BP back in the black with $1.4 bn Q1 profit

03 May 2017

BP reported a profit of $1.4 billion (£1.1 billion) for the January-March quarter against a loss of $485 million (£377 million) a year earlier, on the back of higher price of Brent crude and measures taken to cut cost.

BP said its replacement cost profit - a key industry measure of profitability - was $1.4 billion (£1.08 billion), compared to a loss of $485 million in the same period a year ago.

Profit adjusted for one-time items and inventory changes rose to $1.51 billion from $532 million a year earlier.

In February, BP had reported an annual loss of $999 million for 2016.

While most oil firms have come under pressure after the cost of a barrel of Brent tumbled to less than a third over the last two years, BP had the additional burden of paying damages for the Gulf of Mexico oil spill in 2010.
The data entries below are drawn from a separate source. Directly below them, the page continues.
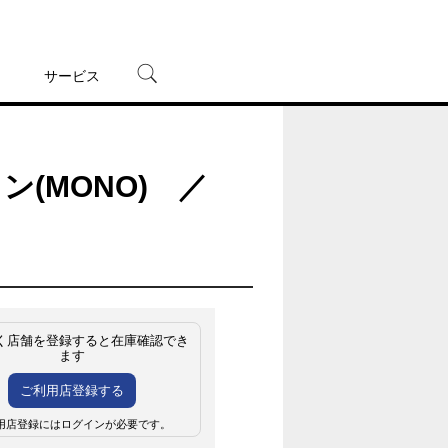
サービス
宅配レンタル
オンラインゲーム
ン(MONO) ／
TSUTAYAプレミアムNEXT
蔦屋書店
く店舗を登録すると在庫確認でき
ます
ご利用店登録する
用店登録にはログインが必要です。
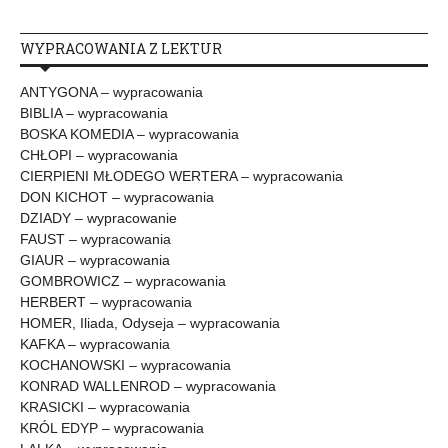
WYPRACOWANIA Z LEKTUR
ANTYGONA – wypracowania
BIBLIA – wypracowania
BOSKA KOMEDIA – wypracowania
CHŁOPI – wypracowania
CIERPIENI MŁODEGO WERTERA – wypracowania
DON KICHOT – wypracowania
DZIADY – wypracowanie
FAUST – wypracowania
GIAUR – wypracowania
GOMBROWICZ – wypracowania
HERBERT – wypracowania
HOMER, Iliada, Odyseja – wypracowania
KAFKA – wypracowania
KOCHANOWSKI – wypracowania
KONRAD WALLENROD – wypracowania
KRASICKI – wypracowania
KRÓL EDYP – wypracowania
Though oil prices have recovered to over $50, helped an agreement by oil-producing countries to curb production in the face of oversupply and weak demand, a recovery seemed still distant for BP.

"The oil price is always going to be a factor, but we are performing well," BP finance director Brian Gilvary said. He said improved earnings reflected a recovering oil price as well as a focus on cutting costs, which are down by $7 billion a year compared with 2014.

BP has been cutting thousands of jobs in the face of the tough market. But Gilvary said, "The environment is still uncertain," adding that much will depend on factors such as whether oil production cuts are extended and the level of US shale gas flowing into the market.

"Our year has started well. BP is focused on the disciplined delivery of our plans," chief executive Bob Dudley said.

BP said it paid $2.3 billion in charges related to the Deepwater Horizon blow-out in the Gulf of Mexico in the first quarter and that the claims related to it continues to weigh on the company, BP said it.

BP said it expected to make a total $4.5-$5.5 billion in damage payments during 2017.

It has set aside a total of $62.7 billion so far to cover costs since the disaster, adding a $161 million in charges during the first quarter.

Yet, BP hopes to recover losses with the start of seven production projects this year, the largest number in a single year in its history.

BP hopes to add 800,000 barrels per day of new production by the end of the decade.

Like BP, major rivals such as Exxon Mobile, Chevron and Total have posted stronger than expected quarterly earnings helped by higher oil prices.

The price of European benchmark Brent crude averaged $54.61 a barrel in the first quarter, 55 per cent more than a year earlier and the highest in more than two years. Prices are down 9.6 percent this year as global supplies remain high despite production cuts.

BP's shares have fallen 13 per cent in London this year, with Shell's B shares also falling by an equal percentage. Total share has declined 3.2 per cent. BP rose 44 per cent last year, the first annual gain in three years.